Die Frankfurter Aufführung am 18. November beginnt mit einer Ansprache des Intendanten Bernd Loebe, der an den gerade verstorbenen Bühnenmeister Tom Tetzel erinnert und um ein kurzes Schweigen in memoriam bittet. Das ist die Seele des Hauses und sie mag mitgeholfen haben, dass es schon sieben Mal zum Opernhaus des Jahres gewählt wurde. Gut gesungen wird im Ensemble seit jeher. Bei „Le Grand Macabre“ sollten mindestens Generalmusikdirektor Thomas Guggeis, Simon Neal (Nekrotzar), Peter Marsh (Piet vom Fass) und Anna Nekhames (Venus und Chef der Gepopo) erwähnt werden. Das gesamte Ensemble und der Chor sorgen für einen musikalisch ertragreichen Abend. Die Krone gebührt Regisseur Vasily Barkhatov und Bühnenbildner Zinovy Margolin: Aus der Autohupen-Ouvertüre folgern sie das Naheliegende und bauen eine dreistöckige Straßen-Kathedrale. Stimmt schon: Wenn der Weltuntergang naht, streikt die GDL und wir stehen im Stau. Und hupen.

Köln: Ensemble Resonanz
Gegen den Strich

Am Sonntag-Nachmittag des 5. November gastiert das Ensemble Resonanz in der Kölner Philharmonie – ohne Dirigent. Dafür mit Tabea Zimmermann, die als Solistin nur eine kurze „Trauermusik“ von Paul Hindemith präsentiert, bevor sie sich an das erste Pult der Bratschen begibt, gegenüber von Konzertmeisterin Barbara Bultmann. Es erklingt ein seltenes „Oktett“ von Georges Enescu. Die Streichorchesterfassung lässt beiden Raum für Soli und besticht auch sonst durch lockere Aufteilung der Stimmgruppen. Enescu schreibt hier eine noch tief in der Romantik verankerte Tonalität, die er nicht dehnt, sondern elegant auf den Prüfstein stellt. Das Ensemble Resonanz, das in seiner Heimatstadt Hamburg eine ergebene Fangemeinde besitzt, spielt mit dem ihm eigenen Feuer und großer Risikobereitschaft, da prinzipiell wenig Vibrato angewendet wird (was bei Enescu zu hinterfragen wäre). Der kantige Gegenpart hierzu ist das Divertimento von Grażyna Bacewicz, in dem die polnische Komponistin ihr neoklassizistisches Erbe gegen den Strich bürstet. Ein Geschenk für alle Streichorchester.

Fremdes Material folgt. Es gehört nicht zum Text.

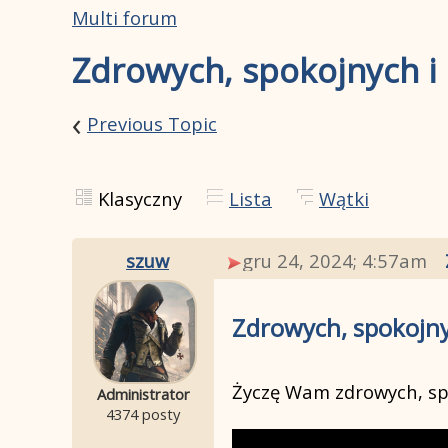
Multi forum
Zdrowych, spokojnych i
‹
Previous Topic
Klasyczny
Lista
Wątki
szuw
gru 24, 2024; 4:57am
Zdrowych, spokojny
Życzę Wam zdrowych, sp
Administrator
4374 posty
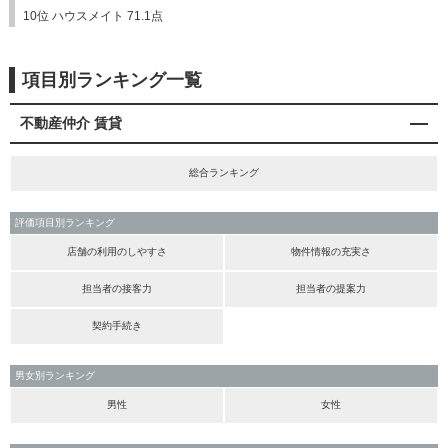
10位 ハウスメイト 71.1点
項目別ランキング一覧
不動産仲介 賃貸
総合ランキング
評価項目別ランキング
店舗の利用のしやすさ
物件情報の充実さ
担当者の接客力
担当者の提案力
契約手続き
男女別ランキング
男性
女性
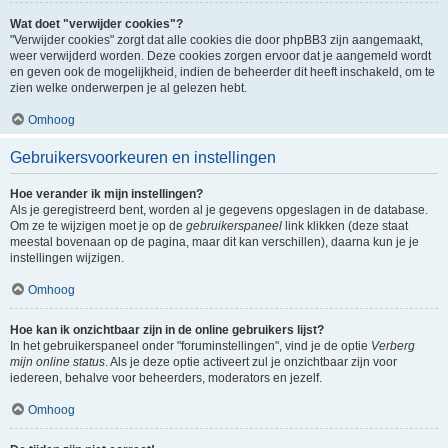
Wat doet "verwijder cookies"?
"Verwijder cookies" zorgt dat alle cookies die door phpBB3 zijn aangemaakt,
weer verwijderd worden. Deze cookies zorgen ervoor dat je aangemeld wordt
en geven ook de mogelijkheid, indien de beheerder dit heeft inschakeld, om te
zien welke onderwerpen je al gelezen hebt.
Omhoog
Gebruikersvoorkeuren en instellingen
Hoe verander ik mijn instellingen?
Als je geregistreerd bent, worden al je gegevens opgeslagen in de database.
Om ze te wijzigen moet je op de
gebruikerspaneel
link klikken (deze staat
meestal bovenaan op de pagina, maar dit kan verschillen), daarna kun je je
instellingen wijzigen.
Omhoog
Hoe kan ik onzichtbaar zijn in de online gebruikers lijst?
In het gebruikerspaneel onder "foruminstellingen", vind je de optie
Verberg
mijn online status
. Als je deze optie activeert zul je onzichtbaar zijn voor
iedereen, behalve voor beheerders, moderators en jezelf.
Omhoog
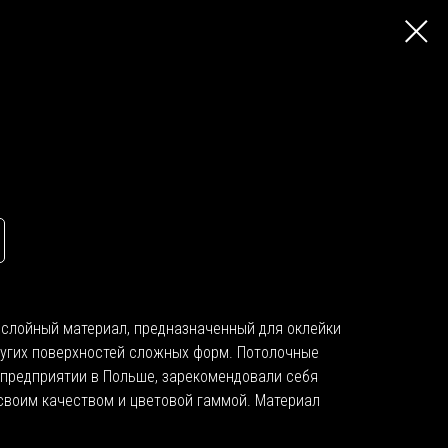
ослойный материал, предназначенный для оклейки
ругих поверхностей сложных форм. Потолочные
а предприятии в Польше, зарекомендовали себя
своим качеством и цветовой гаммой. Материал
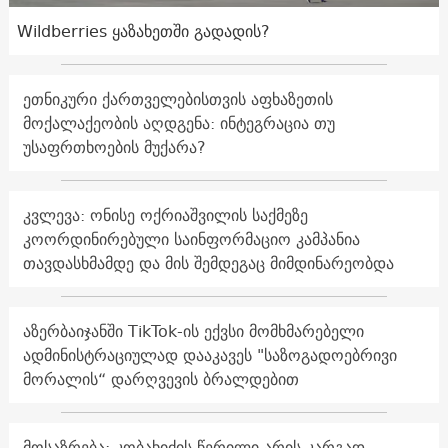
Wildberries ყაზახეთში გადადის?
ეთნიკური ქართველებისთვის აფხაზეთის
მოქალაქეობის აღდგენა: ინტეგრაცია თუ
უსაფრთხოების მუქარა?
კვლევა: ონისე ოქრიაშვილის საქმეზე
კოორდინირებული საინფორმაციო კამპანია
თავდასხმამდე და მის შემდეგაც მიმდინარეობდა
აზერბაიჯანში TikTok-ის ექვსი მომხმარებელი
ადმინისტრაციულად დააკავეს "საზოგადოებრივი
მორალის“ დარღვევის ბრალდებით
მოსაზრება: კობახიძის წერილი არის კარგად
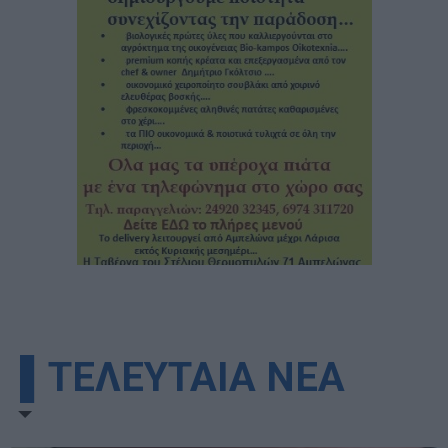
▌ΤΕΛΕΥΤΑΙΑ ΝΕΑ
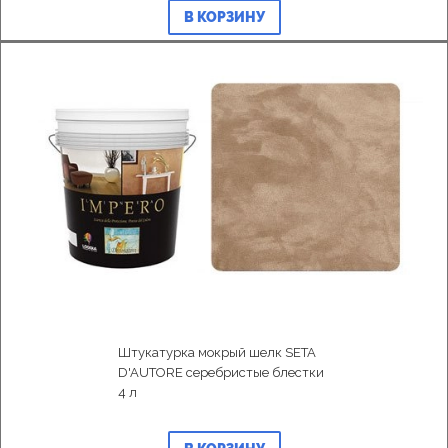
В КОРЗИНУ
Штукатурка мокрый шелк SETA
D'AUTORE серебристые блестки
4 л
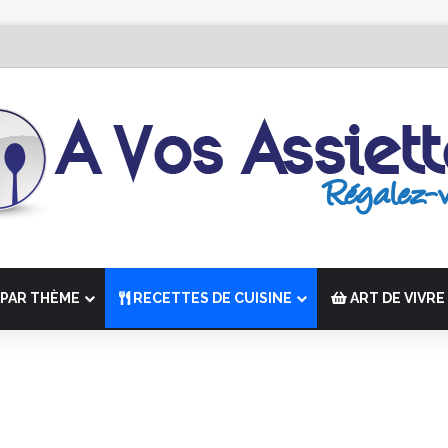
ition de “La Semaine des Chefs” du 19 au 24 octobre 2026
PAR THÈME
RECETTES DE CUISINE
ART DE VIVRE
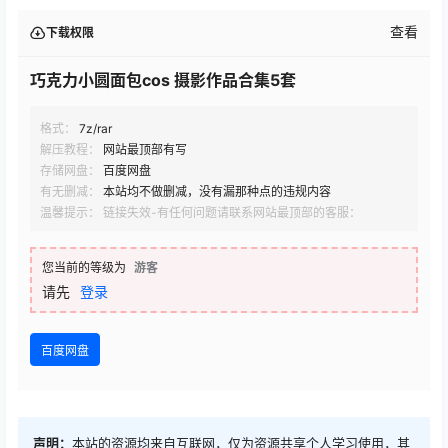
查看
下载权限
巧克力小圆面包cos 摄影作品合集5套
格式：
7z/rar
解压教程：
网站最顶部有写
存储网盘：
百度网盘
有无删减：
本站均不做删减，没有漏那种点的违规内容
温馨提示： 链接失效-有任何问题请联系网站最顶部的客服：
您当前的等级为
游客
请先
登录
百度网盘
声明：
本站的资源均来自互联网，仅为资源共享个人学习使用，其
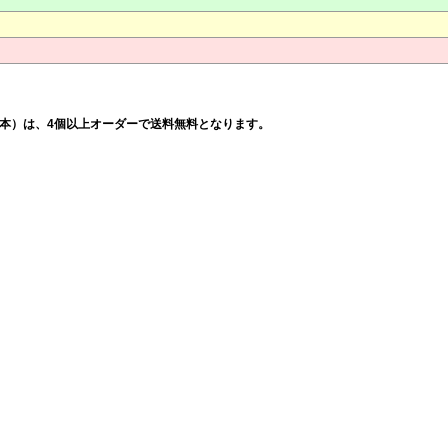
ンドシルバー（1本）は、4個以上オーダーで送料無料となります。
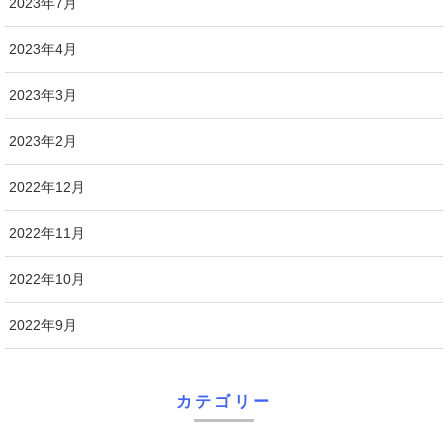
2023年7月
2023年4月
2023年3月
2023年2月
2022年12月
2022年11月
2022年10月
2022年9月
カテゴリー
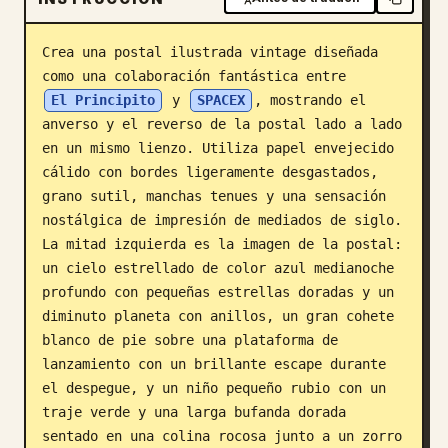
Blog
Crea una postal ilustrada vintage diseñada 
como una colaboración fantástica entre 
Actualizaciones
El Principito
 y 
SPACEX
, mostrando el 
anverso y el reverso de la postal lado a lado 
en un mismo lienzo. Utiliza papel envejecido 
cálido con bordes ligeramente desgastados, 
grano sutil, manchas tenues y una sensación 
nostálgica de impresión de mediados de siglo. 
La mitad izquierda es la imagen de la postal: 
un cielo estrellado de color azul medianoche 
profundo con pequeñas estrellas doradas y un 
diminuto planeta con anillos, un gran cohete 
blanco de pie sobre una plataforma de 
lanzamiento con un brillante escape durante 
el despegue, y un niño pequeño rubio con un 
traje verde y una larga bufanda dorada 
sentado en una colina rocosa junto a un zorro 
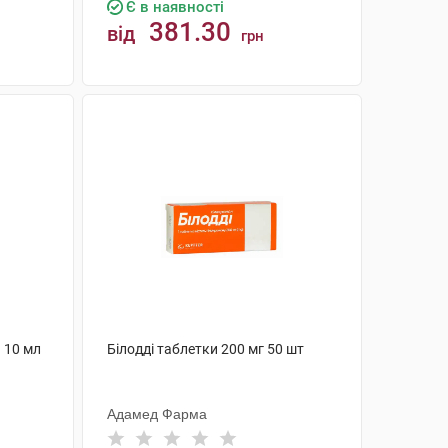
Є в наявності
381.30
від
грн
КУПИТИ
 10 мл
Білодді таблетки 200 мг 50 шт
Адамед Фарма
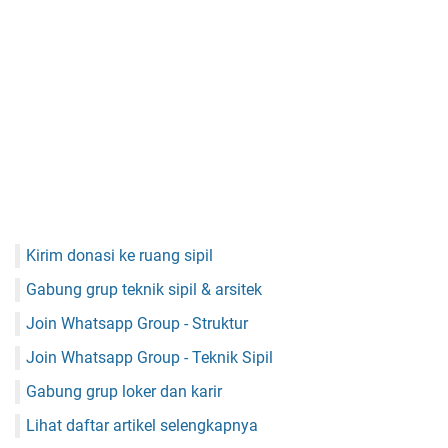
Kirim donasi ke ruang sipil
Gabung grup teknik sipil & arsitek
Join Whatsapp Group - Struktur
Join Whatsapp Group - Teknik Sipil
Gabung grup loker dan karir
Lihat daftar artikel selengkapnya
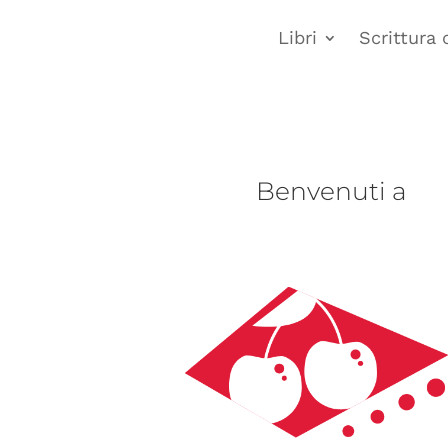
Libri
Scrittura 
Benvenuti a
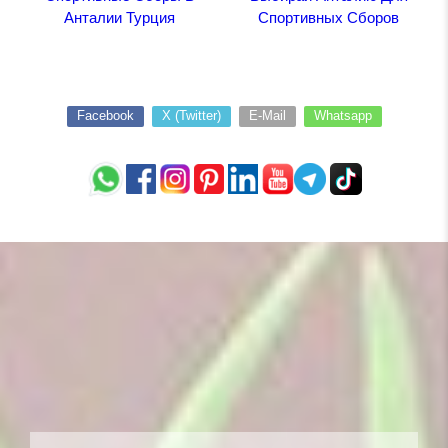
Анталии Турция
Спортивных Сборов
Facebook
X (Twitter)
E-Mail
Whatsapp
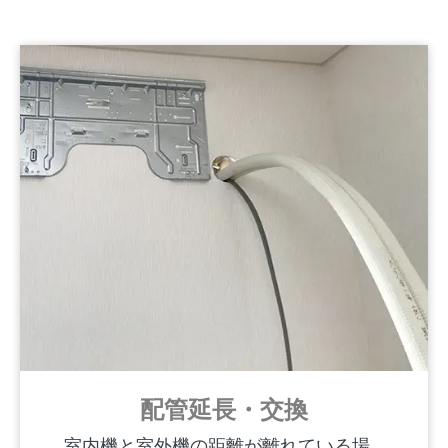
配管延長・交換
室内機と室外機の距離が離れている場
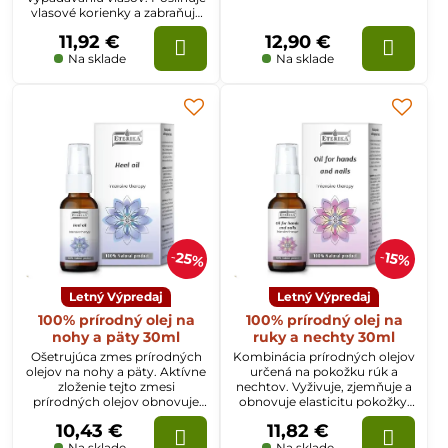
nadmernému mazu na
vlasové korienky a zabraňuje
pokožke hlavy, odstraňuje
vypadávaniu vlasov.
známky lupín a zabraňuje ich
11,92 €
12,90 €
Obnovuje rast a zlepšuje
opätovnému výskytu.
vzhľad vlasov. Obnovuje
Na sklade
Na sklade
pružnosť, hebkosť, lesk a
vitalitu vlasov.
25%
15%
Letný Výpredaj
Letný Výpredaj
100% prírodný olej na
100% prírodný olej na
nohy a päty 30ml
ruky a nechty 30ml
Ošetrujúca zmes prírodných
Kombinácia prírodných olejov
olejov na nohy a päty. Aktívne
určená na pokožku rúk a
zloženie tejto zmesi
nechtov. Vyživuje, zjemňuje a
prírodných olejov obnovuje
obnovuje elasticitu pokožky.
drsnú, suchú a popraskanú
Hydratuje a chráni pred
10,43 €
11,82 €
pokožku na pätách a nohách.
nepriaznivými vplyvmi
prostredia. Posilňuje a
Na sklade
Na sklade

Köln: Ensemble Musikfabrik
Ein Gruß vom HB-Männchen

Ein neues Stück von Michael Jarrell stellt das Ensemble Musikfabrik im WDR Funkhaus in Köln am 19. November vor. Der Schweizer Komponist mit Standbein in Wien, wo er an der Universität für Musik und darstellende Kunst lehrt, schickt in seinen „4 îles d’un archipel“ Schlagzeuger Dirk Rothbrust buchstäblich auf vier Inseln rund um das von Enno Poppe dirigierte Ensemble. Von Steinen, die in ein Wasserbecken plumpsen, nimmt diese Reise ihren Ausgang und sie führt vorbei an idyllischen Buchten. Ruppigkeit und Extreme waren Jarrells Anliegen nie, er kenne „keine Scheu vor Poesie, Zauber und Magie“, schreibt Guido Fischer im Programmheft. Tatsächlich steht das von Wien modern, dem IRCAM, Musikfabrik und der Kunststiftung NRW in Auftrag gegebene Werk neben der Zeit, ermöglicht Luft zum Atmen. Dies tut auch Rebecca Saunders’ Violinduo „Breath“, eine klangsinnliche Streicherstudie, die von zwei Uraufführungen des rastlosen Georges Aperghis eingerahmt werden. Besonders das Blechbläserquintett „Heart Blowing“ bleibt in Erinnerung. Hier schnattern die Instrumente, meist gedämpft, immer wieder aber auch im grellen Forte. Wer noch das HB-Männchen kennt, hat den sound dieses Werkes im Ohr und den damit verknüpften Spaß im Gedächtnis.

Leverkusen: Jazztage
Gipfeltreffen mit John Scofield und Bill Frisell

Die Gitarrenlegenden John Scofield und Bill Frisell mit je eigenen Trios am 9. November bei den Jazztagen in Leverkusen – das muss zum Vergleich anstacheln. Lugen die Mitmusiker von Frisell bei Scofields Gig aufgeregt durch den Vorhang – „Look! It’s John Scofield!!“ –, kündigt Festivalleiter Fabian Stiens Frisells Trio als „Höhepunkt des Abends“ an. Scofield eröffnet mit „Blue Monk“, lakonischer und klassischer geht es kaum, aber im Laufe des Sets unterstreicht er seine Virtuosität, die bei Doppelgriffen gern auch einmal ins Schrille kippt. Das Trio ist auf seinen Frontmann ausgerichtet, während sich die Mannschaft von Bill Frisell auch räumlich als Ensemble begreift: Man steht eng zusammen und der still lächelnde Frisell lässt seinen Mitmusikern – dem phänomenalen Thomas Morgan am Bass und dem sehr feinen Schlagzeuger Rudy Royston – ausreichend Raum. Frisell hat zwar einen ähnlich wortkargen Blues im Programm wie der Kollege („Blues from Before“ vom aktuellen Album „Four“), entwickelt sich aber in eine ganz andere Richtung: zur kleinen Figur, zur Dur-Phrase, die er respektvoll dreht und wendet und nicht im Skalenwerk erdrückt. Hier ist deutlich mehr Musik als bei Scofield. Den Abend eröffnet das energetische Discovery Collective, fünf phantastische junge Musiker, die sich noch von der Erdenschwere des Viervierteltaktes befreien müssen, denn fliegen könnten sie. Die Jazztage Leverkusen sind in ihrem 44. Jahr hervorragend besucht, und man kann nur hoffen, dass sie auch jüngere Besucherinnen und Besucher anziehen. Zum Gipfeltreffen der Gitarristen kamen sie nicht.